CRIMINAL LAW – Practice and procedure – Bail Application – Application after conviction and sentence – Exceptional circumstances must be shown – Arguable grounds of appeal not exceptional circumstances.


Bail Act, s.11


Cases referred to:
John Jaminan v. The State [1983] PNGLR 122
The State v. Robert Yabara [1984] PNGLR 133
Yaki v. The State [1990] PNGLR 513.
Arthur Gilbert Smedley v. The Independent State of Papua New Guinea [1978] PNGLR 452 followed
Rolf Schubert v. The State [1970] PNGLR 394 followed.


Counsel:
B. Takin for Applicant
P. Kaluwin for Respondent


18th February 2004


SEVUA, J : The applicant was convicted of wilful murder contrary to s.299 of the Criminal Code on 30th October 2003 and sentenced to life imprisonment on 22nd December 2003. He now applies to be admitted to bail pending his appeal to the Supreme Court in SCRA 91 of 2003.


Mr. Takin, counsel for the applicant has referred to the grounds of appeal set out in paragraphs 3.1 to 3.9 inclusive and 4 of the Amended Notice of Appeal annexed to his affidavit sworn on 12th January 2004 and filed in support of this application.


His submission in the main is that all the grounds of appeal the applicant will rely on in the appeal proper are issues that contain exceptional circumstances which will be tried at the Supreme Court.


Counsel cited John Jaminan v. The State [1983] PNGLR 122; The State v. Robert Yabara [1984] PNGLR 133 and Yaki v. The State [1990] PNGLR 513. However, he submitted that his client’s application can be distinguished from these authorities.
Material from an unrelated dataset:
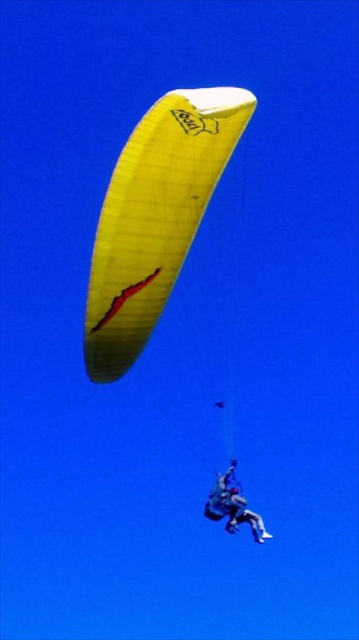 Is yellow mesh parachute at upper center positioned before matte blue jumpsuit at center?

That is True.

Can you confirm if yellow mesh parachute at upper center is positioned to the right of matte blue jumpsuit at center?

Incorrect, yellow mesh parachute at upper center is not on the right side of matte blue jumpsuit at center.

Image resolution: width=359 pixels, height=640 pixels. Identify the location of yellow mesh parachute at upper center. (155, 218).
In those cases, both the National and Supreme Courts had refused the applicants’ bail pending appeal on the basis that none of those applications had "shown exceptional grounds to convince the Court to grant them bail pending their respective appeals". Mr. Takin confirmed in his submissions that an applicant who has already been convicted and is applying for bail must show exceptional circumstances before he is allowed on bail. That is the principle governing an application for bail following a criminal conviction.


In this application, Mr. Takin, until stopped on his track, went through the grounds of appeal and attempted, what the Court considered, as arguing the merits of the appeal by pointing to what he considered as errors by the trial Judge. Upon must insistence by the Court, he eventually submitted that some of these grounds of appeal are arguable grounds and amount to exceptional circumstances.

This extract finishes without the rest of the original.